Retype each entry exactly as written, and keep the pictures out of the copy.

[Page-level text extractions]
——————

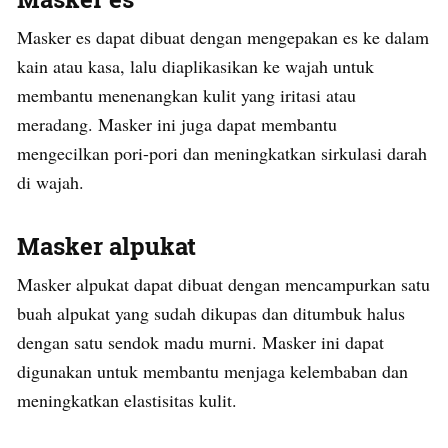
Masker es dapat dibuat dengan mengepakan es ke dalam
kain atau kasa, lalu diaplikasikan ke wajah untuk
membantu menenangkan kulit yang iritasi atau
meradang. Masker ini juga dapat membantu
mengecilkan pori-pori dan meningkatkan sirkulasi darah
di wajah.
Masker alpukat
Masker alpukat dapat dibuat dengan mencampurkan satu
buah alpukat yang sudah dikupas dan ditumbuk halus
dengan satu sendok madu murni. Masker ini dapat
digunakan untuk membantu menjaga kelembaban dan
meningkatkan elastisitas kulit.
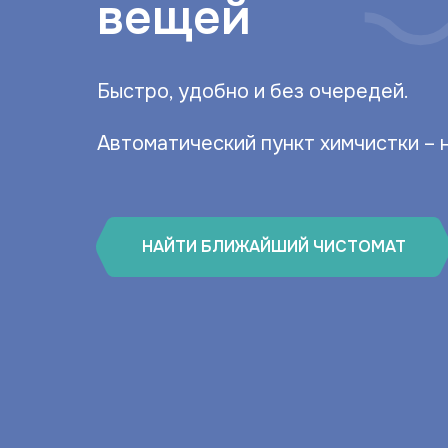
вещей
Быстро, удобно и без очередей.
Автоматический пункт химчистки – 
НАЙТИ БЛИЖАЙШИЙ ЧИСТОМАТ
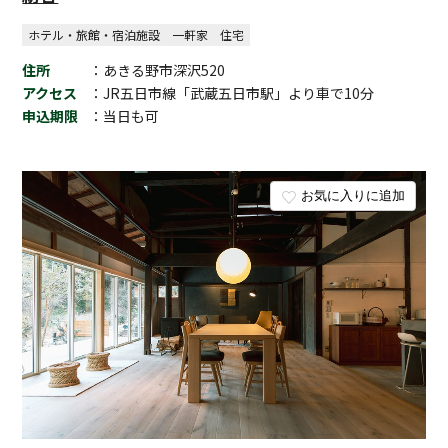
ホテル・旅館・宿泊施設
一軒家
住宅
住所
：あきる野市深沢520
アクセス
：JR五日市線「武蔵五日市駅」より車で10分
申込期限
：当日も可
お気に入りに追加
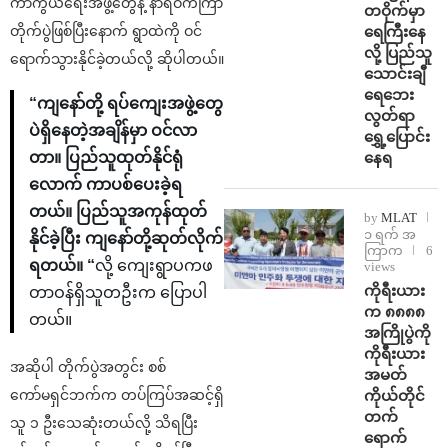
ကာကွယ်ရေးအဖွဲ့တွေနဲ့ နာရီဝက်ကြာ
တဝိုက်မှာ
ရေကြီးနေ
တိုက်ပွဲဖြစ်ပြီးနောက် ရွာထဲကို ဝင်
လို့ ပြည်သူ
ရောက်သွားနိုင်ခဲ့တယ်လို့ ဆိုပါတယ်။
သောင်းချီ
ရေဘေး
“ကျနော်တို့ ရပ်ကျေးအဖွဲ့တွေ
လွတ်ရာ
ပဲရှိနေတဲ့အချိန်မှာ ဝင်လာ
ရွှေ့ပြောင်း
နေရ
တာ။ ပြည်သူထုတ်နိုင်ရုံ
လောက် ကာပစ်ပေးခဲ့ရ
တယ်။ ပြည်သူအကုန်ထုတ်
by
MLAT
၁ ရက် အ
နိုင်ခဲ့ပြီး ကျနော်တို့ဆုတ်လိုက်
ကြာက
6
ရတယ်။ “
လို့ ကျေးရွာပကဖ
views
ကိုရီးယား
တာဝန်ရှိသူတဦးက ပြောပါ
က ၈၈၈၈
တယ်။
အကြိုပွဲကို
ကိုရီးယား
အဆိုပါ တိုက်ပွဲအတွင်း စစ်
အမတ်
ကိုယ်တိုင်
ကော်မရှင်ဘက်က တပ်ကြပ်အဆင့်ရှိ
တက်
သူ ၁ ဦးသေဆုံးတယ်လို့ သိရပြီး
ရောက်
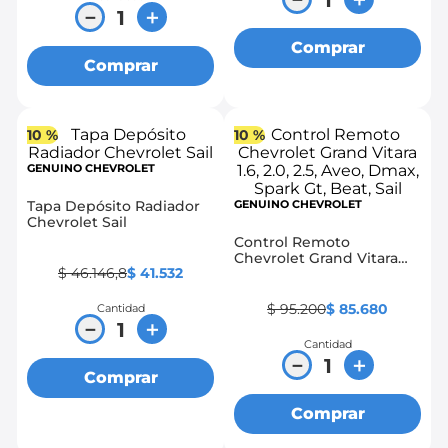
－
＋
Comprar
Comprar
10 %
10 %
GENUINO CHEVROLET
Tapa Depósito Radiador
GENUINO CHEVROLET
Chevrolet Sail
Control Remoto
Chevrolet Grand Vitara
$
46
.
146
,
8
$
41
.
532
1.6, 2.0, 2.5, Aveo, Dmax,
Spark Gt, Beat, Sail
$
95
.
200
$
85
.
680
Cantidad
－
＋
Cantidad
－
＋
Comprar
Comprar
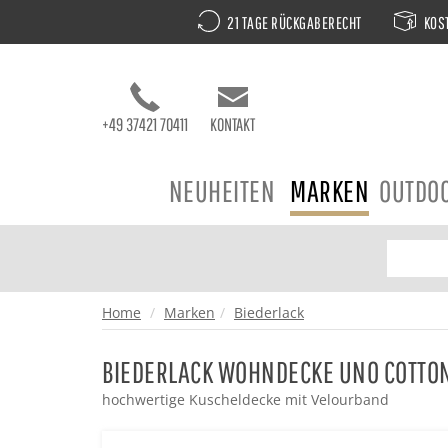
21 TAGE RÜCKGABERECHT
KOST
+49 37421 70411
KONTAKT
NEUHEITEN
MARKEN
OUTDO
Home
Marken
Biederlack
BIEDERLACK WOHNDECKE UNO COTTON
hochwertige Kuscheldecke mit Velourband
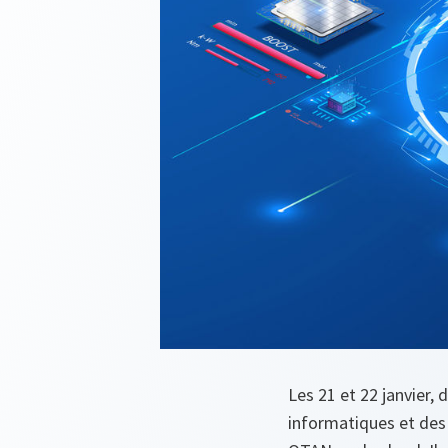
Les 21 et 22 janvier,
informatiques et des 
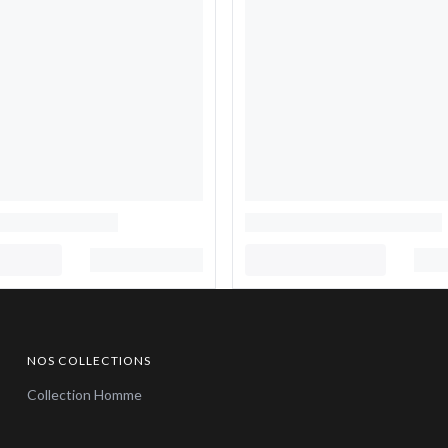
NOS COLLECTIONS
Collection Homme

——————

[ANSWER SPACE]
Masker es dapat dibuat dengan mengepakan es ke dalam
kain atau kasa, lalu diaplikasikan ke wajah untuk
membantu menenangkan kulit yang iritasi atau
meradang. Masker ini juga dapat membantu
mengecilkan pori-pori dan meningkatkan sirkulasi darah
di wajah.
Masker alpukat
Masker alpukat dapat dibuat dengan mencampurkan satu
buah alpukat yang sudah dikupas dan ditumbuk halus
dengan satu sendok madu murni. Masker ini dapat
digunakan untuk membantu menjaga kelembaban dan
meningkatkan elastisitas kulit.
вещей
Быстро, удобно и без очередей.
Автоматический пункт химчистки – 
НАЙТИ БЛИЖАЙШИЙ ЧИСТОМАТ
ホテル・旅館・宿泊施設
一軒家
住宅
住所
：あきる野市深沢520
アクセス
：JR五日市線「武蔵五日市駅」より車で10分
申込期限
：当日も可
お気に入りに追加
ကာကွယ်ရေးအဖွဲ့တွေနဲ့ နာရီဝက်ကြာ
တဝိုက်မှာ
ရေကြီးနေ
တိုက်ပွဲဖြစ်ပြီးနောက် ရွာထဲကို ဝင်
လို့ ပြည်သူ
ရောက်သွားနိုင်ခဲ့တယ်လို့ ဆိုပါတယ်။
သောင်းချီ
ရေဘေး
“ကျနော်တို့ ရပ်ကျေးအဖွဲ့တွေ
လွတ်ရာ
ပဲရှိနေတဲ့အချိန်မှာ ဝင်လာ
ရွှေ့ပြောင်း
နေရ
တာ။ ပြည်သူထုတ်နိုင်ရုံ
လောက် ကာပစ်ပေးခဲ့ရ
တယ်။ ပြည်သူအကုန်ထုတ်
by
MLAT
၁ ရက် အ
နိုင်ခဲ့ပြီး ကျနော်တို့ဆုတ်လိုက်
ကြာက
6
ရတယ်။ “
လို့ ကျေးရွာပကဖ
views
ကိုရီးယား
တာဝန်ရှိသူတဦးက ပြောပါ
က ၈၈၈၈
တယ်။
အကြိုပွဲကို
ကိုရီးယား
အဆိုပါ တိုက်ပွဲအတွင်း စစ်
အမတ်
ကိုယ်တိုင်
ကော်မရှင်ဘက်က တပ်ကြပ်အဆင့်ရှိ
တက်
သူ ၁ ဦးသေဆုံးတယ်လို့ သိရပြီး
ရောက်
－
＋
Comprar
Comprar
10 %
10 %
GENUINO CHEVROLET
Tapa Depósito Radiador
GENUINO CHEVROLET
Chevrolet Sail
Control Remoto
Chevrolet Grand Vitara
$
46
.
146
,
8
$
41
.
532
1.6, 2.0, 2.5, Aveo, Dmax,
Spark Gt, Beat, Sail
$
95
.
200
$
85
.
680
Cantidad
－
＋
Cantidad
－
＋
Comprar
Comprar
21 TAGE RÜCKGABERECHT
KOST
+49 37421 70411
KONTAKT
NEUHEITEN
MARKEN
OUTDO
Home
Marken
Biederlack
BIEDERLACK WOHNDECKE UNO COTTON
hochwertige Kuscheldecke mit Velourband
Les 21 et 22 janvier,
informatiques et des 
NOS COLLECTIONS
Collection Homme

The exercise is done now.